Time limits for passage of Constitutional Amendments did not begin until 1933. (The 20th Amendment was the first one to include a time limit for ratification.) Thus, the States may still ratify the Mar. 2, 1861 House Joint Resolution on States Rights and deny the federal government the power to interfere with the States in any way. What that means is that ratifying the Mar. 2, 1861 proposed constitutional amendment would create a 28th Amendment that will abrogate the federal governments claim to superior sovereignty under the "commerce" and "welfare" clauses of the Preamble to the Constitution (which actually do not confer any rights on the federal government, but is simply a explanatory statement. The authority of the Constitution begins with Article I.)

Keep in mind, ratification is always contingent on the number of States in existence at the time of ratification, not at the time of submitting a resolution for ratification. That means, to ratify Buchanan's 13th Amendment, 38 States must ratify it. Since only two States ever ratified Buchanan's States' Right amendment, 36 States are still needed. As you will see later, that was the problem with the May 1, 1810 Nobility 13th Amendment resolution.

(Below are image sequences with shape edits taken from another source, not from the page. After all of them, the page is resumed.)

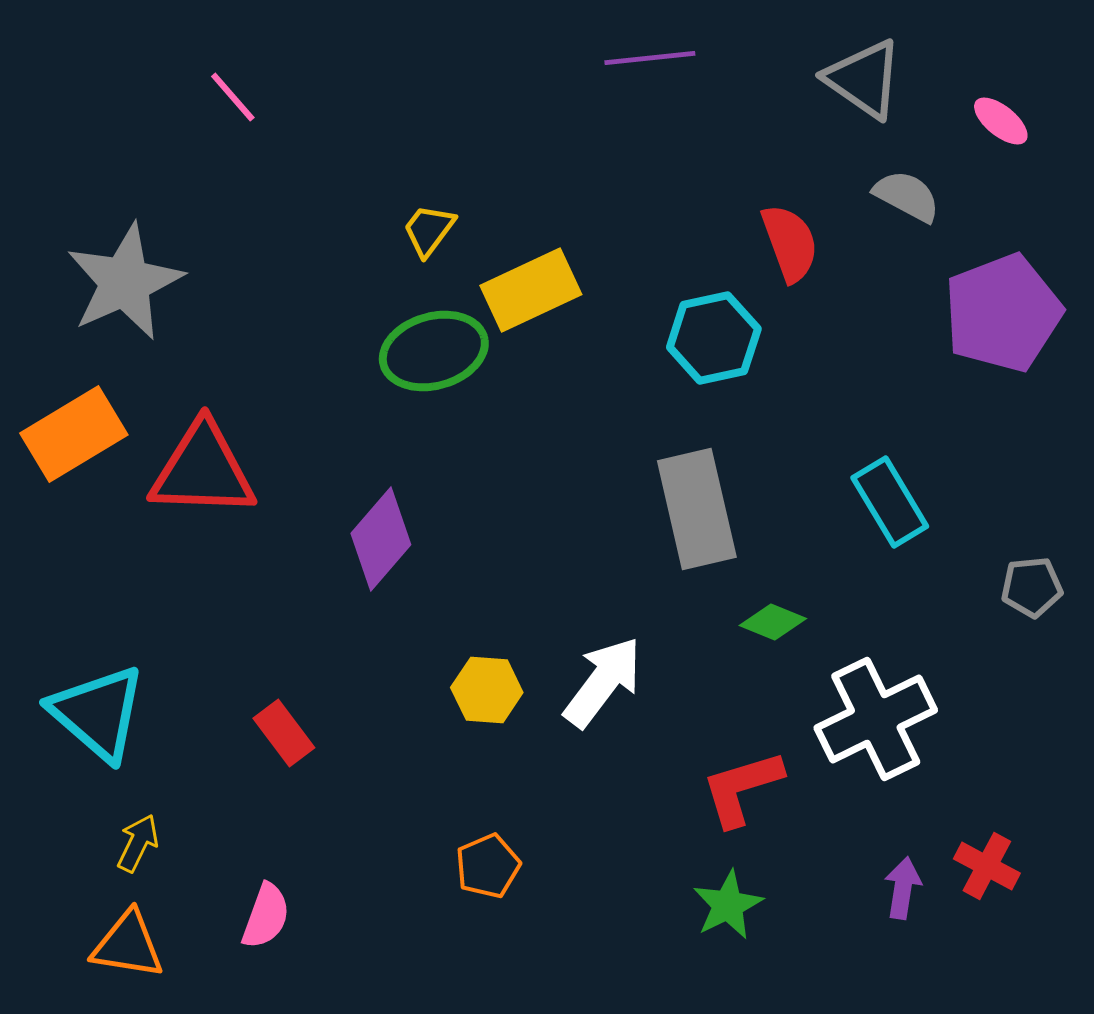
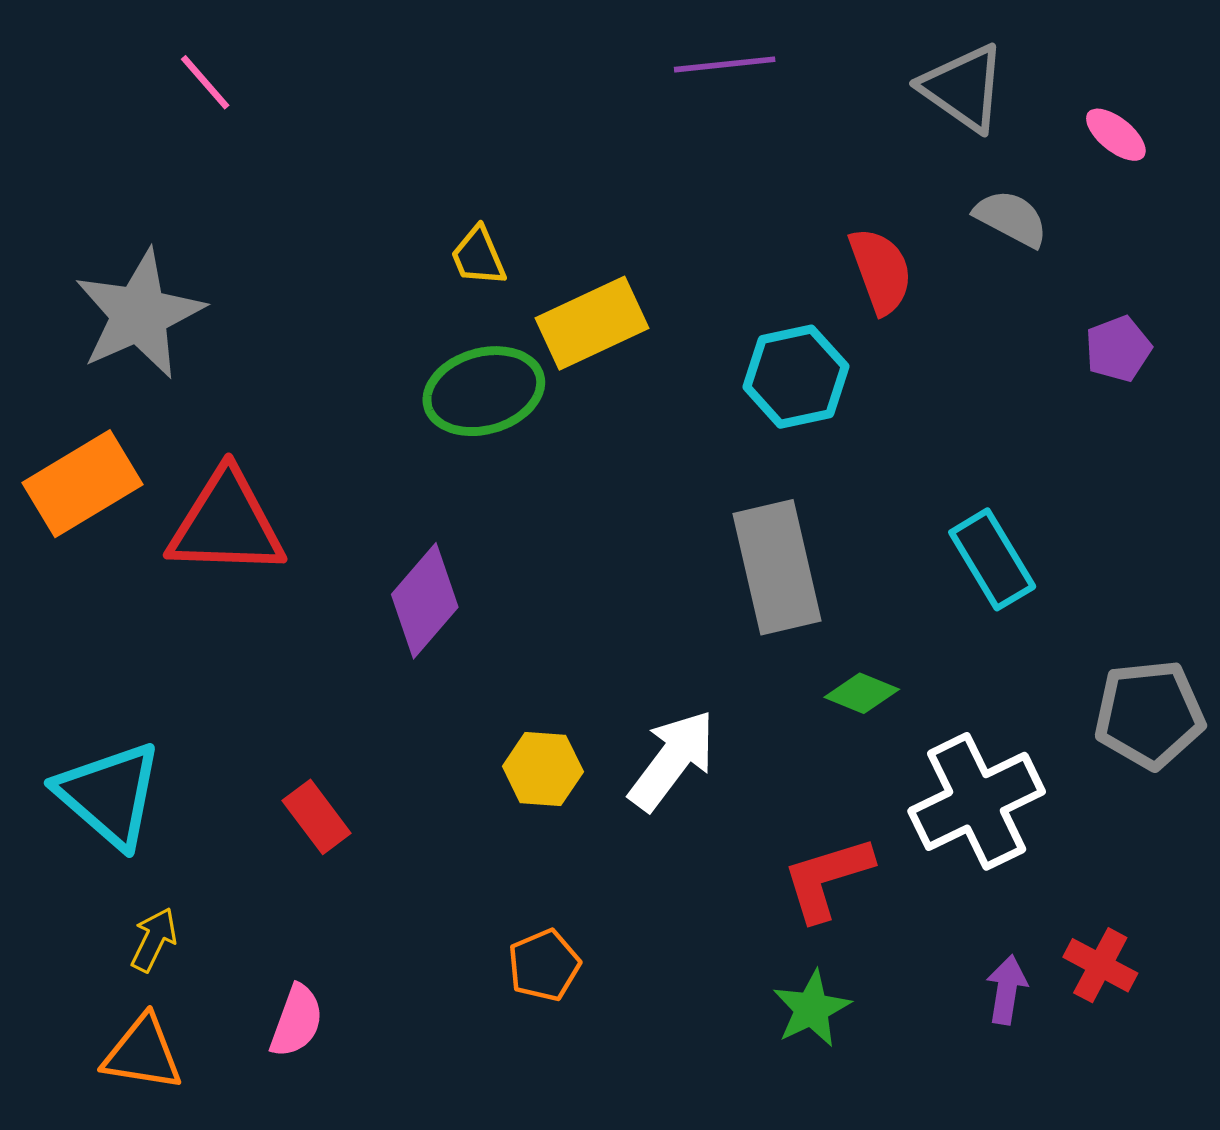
pink line: (233, 97) -> (205, 82), moved
yellow trapezoid: (429, 230) -> (478, 256), turned -60
purple pentagon: (1003, 313) -> (1118, 349), size x0.5
gray pentagon: (1032, 587) -> (1149, 714), moved, size x1.6

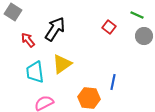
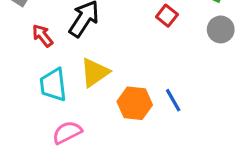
blue line: (113, 82) -> (173, 100), turned -42
orange hexagon: (89, 98) -> (135, 103), moved

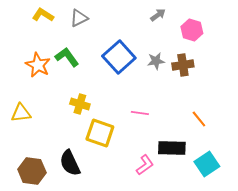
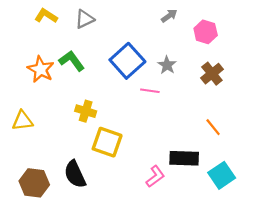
gray star: (156, 61) -> (167, 65), turned -30
brown cross: (183, 65) -> (212, 74), moved, turned -30
pink line: (140, 113) -> (150, 91), moved

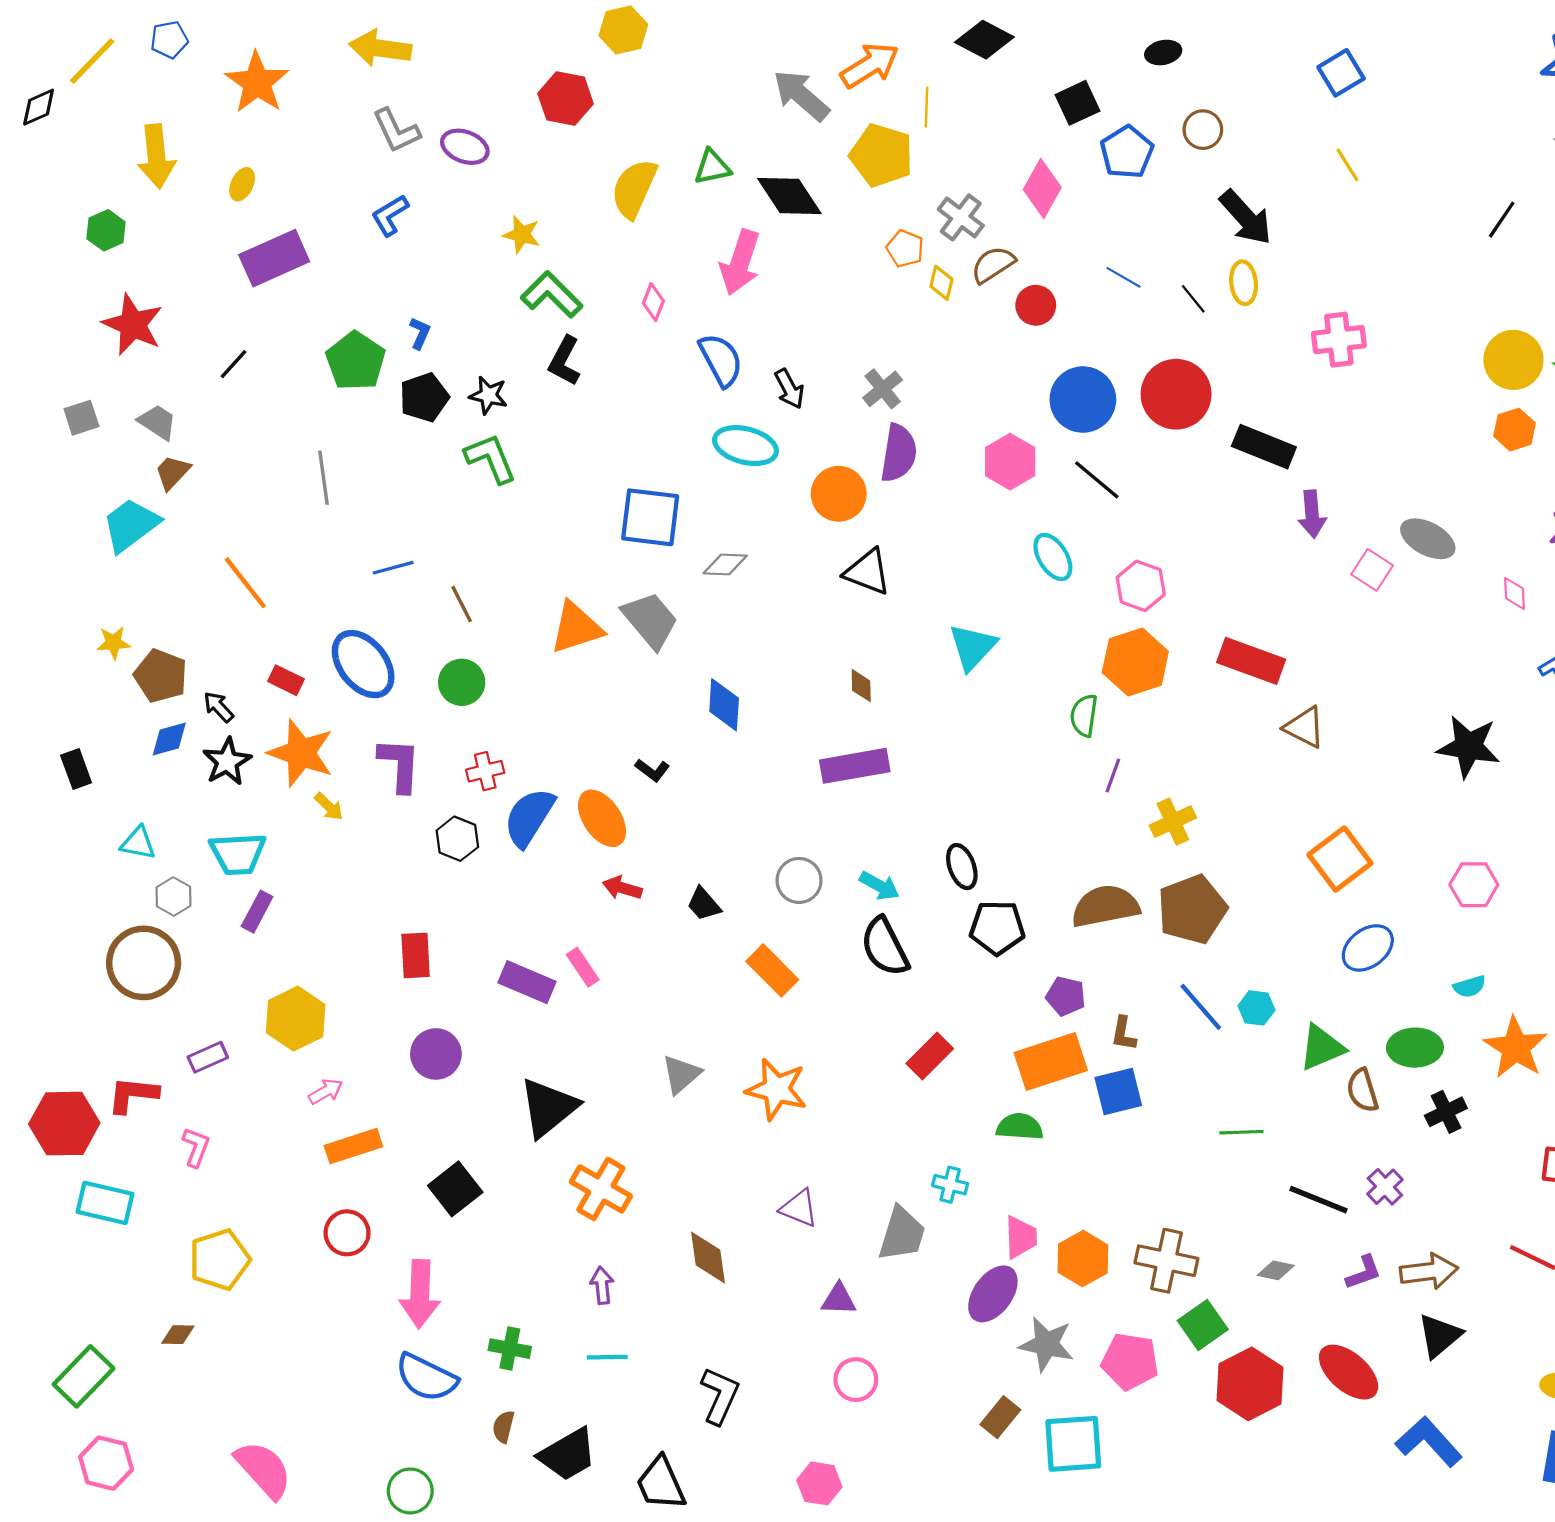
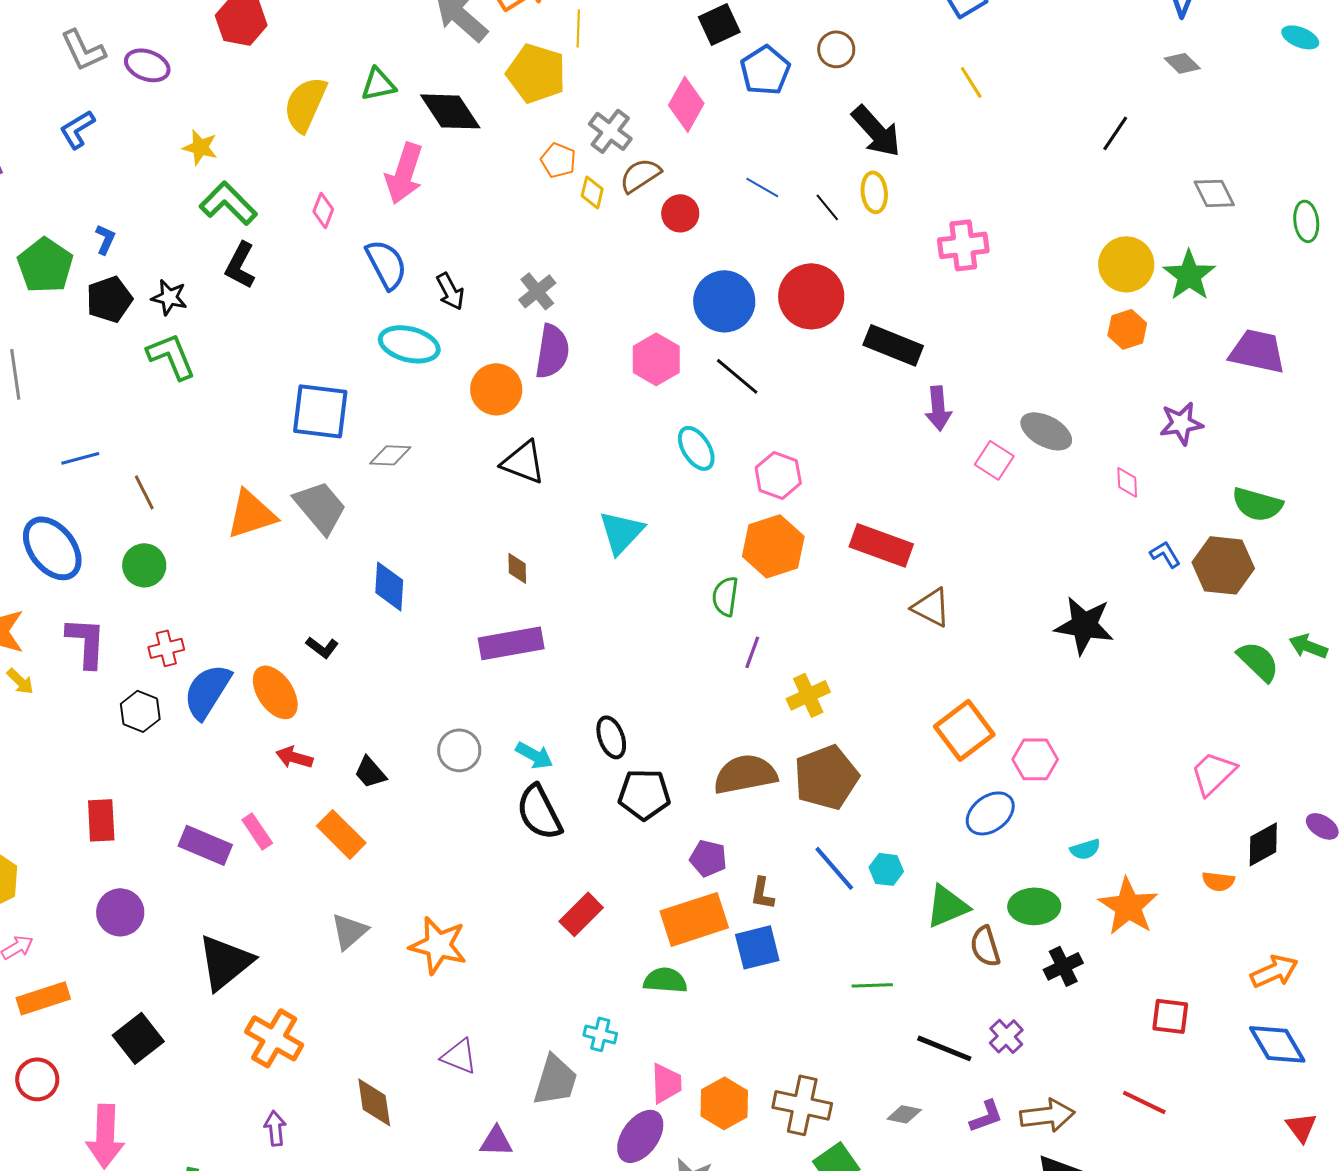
pink hexagon: (1474, 885) -> (1035, 759), moved
orange rectangle: (772, 970) -> (341, 834), moved

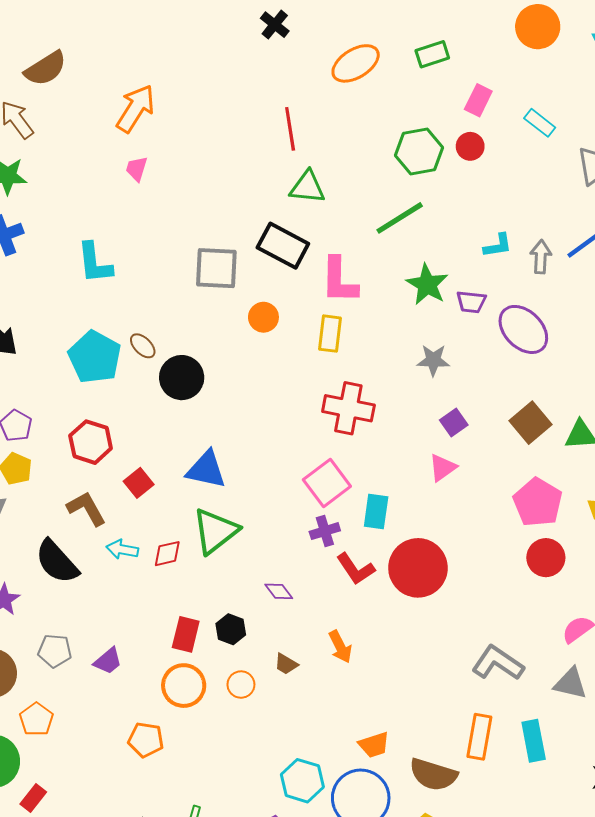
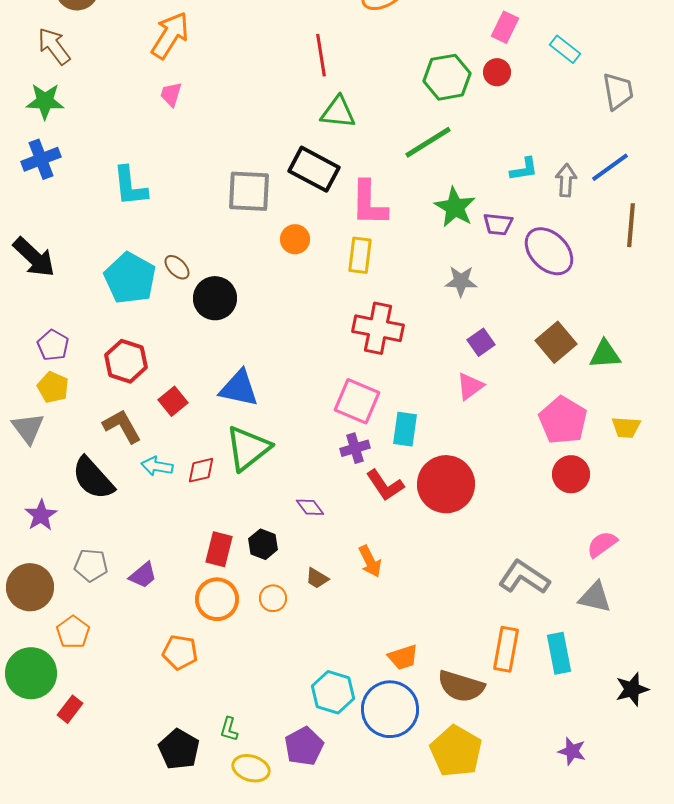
pink square: (327, 483) -> (357, 401), turned -30

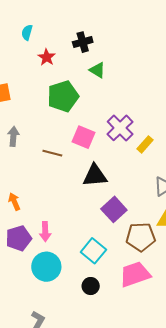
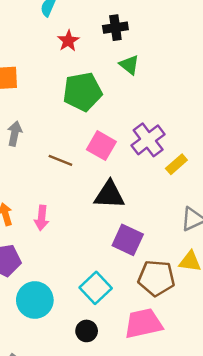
purple square: (114, 209) -> (128, 240), turned -30
pink arrow: (45, 232) -> (42, 218), moved

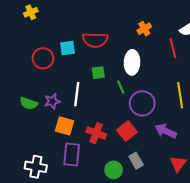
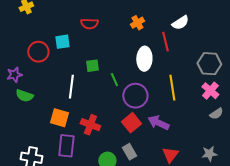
red semicircle: (95, 40) -> (89, 24), moved, size x0.7
white ellipse: (132, 62) -> (144, 59), moved
purple star: (52, 101) -> (14, 75), moved
red square: (127, 131) -> (131, 123), moved

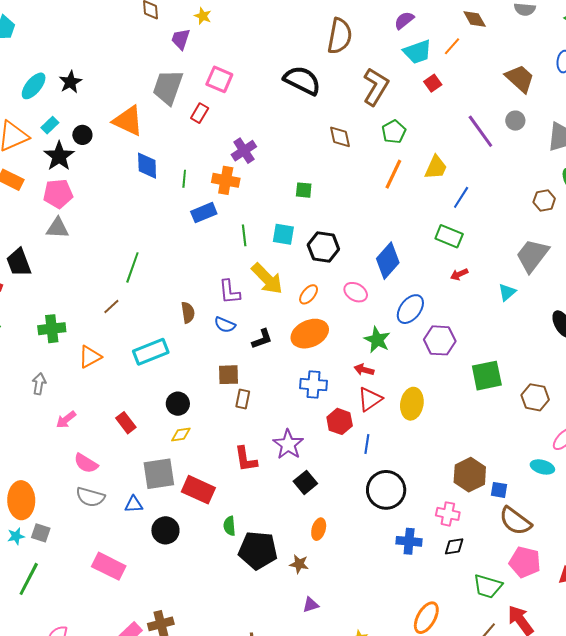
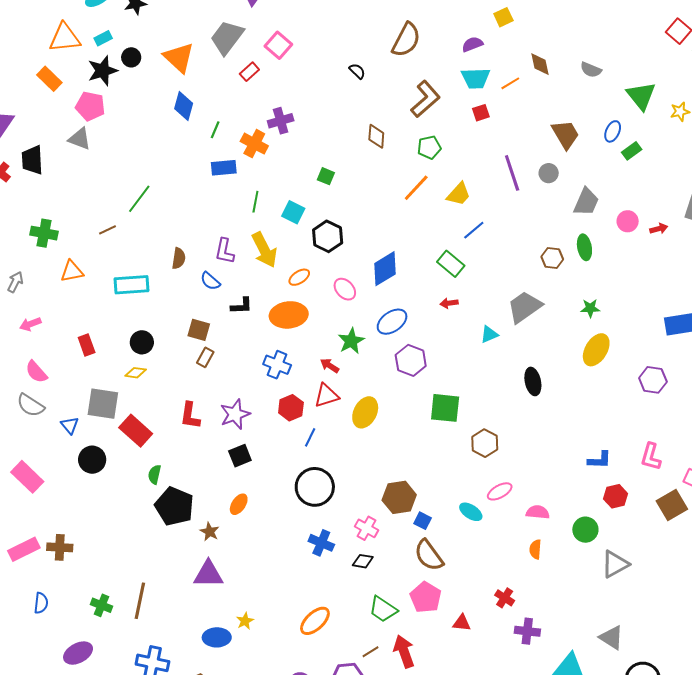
black semicircle: (302, 80) -> (357, 71), size x0.5
blue triangle: (134, 504) -> (70, 425), turned 36
purple triangle: (311, 605) -> (208, 574), size x1.8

It should be noted here that on Sept. 25, 1789, Congress enacted a House Joint Resolution to create an 11th Amendment dealing with congressional salaries. It was finally ratified—on May 2, 1992 as the 27th Amendment. It declares: "No law varying the compensation for the services of Senators and Representatives shall take effect until an election of Representatives shall have intervened." It only took 74,003 days to ratify it. Again, there is no reason that the States cannot ratify the Joint Resolution submitted on Mar. 2, 1861 and get the federal government out of their hair once and for all because it is a certainty that the federal government would not, today, send to the States a constitutional amendment that would limit their power. Not after the fraud and subtrafuge they used in 1913 to get it. Again, to date, only two States have ratified Buchanan's proposed 13th Amendment. (Source for this information, US Congress, House Doc. 102-188, 102nd Congress, 2nd Session, 1992.) Buchanan was the first president to ever sign a constitutional amendment resolution, which he did on Mar. 2, 1861.

Liberal historians still try to paint the Buchanan States' Right amendment as one that would guarantee the "slavery status quo" during the 19th century so they could label as "racist" any State that would try to ratify it. In point of fact, the 11 States which seceded from the United States of America did so not over the issue of slavery, but over the issue of States rights and the sovereignty of the States over the federal government.

It will not bode well for the globalists who, today, appear to be within months of collapsing the United States into a puppet state of a global Union to see the States resurrect this amendment as they did the 27th Amendment. Buchanan's 13th amendment, overnight, would radically alter the status quo. In fact, had Buchanan's 13th Amendment been ratified, the JP Morgan-Rockefeller-Rothschild bankers would not have been able to submit joint resolutions to enact the 16th and 17th Amendments, nor create the Federal Reserve System. And Barack Obama would not have been able to take over the US banking institution or the auto industry. Nor would he have been able to fire the CEO of GM.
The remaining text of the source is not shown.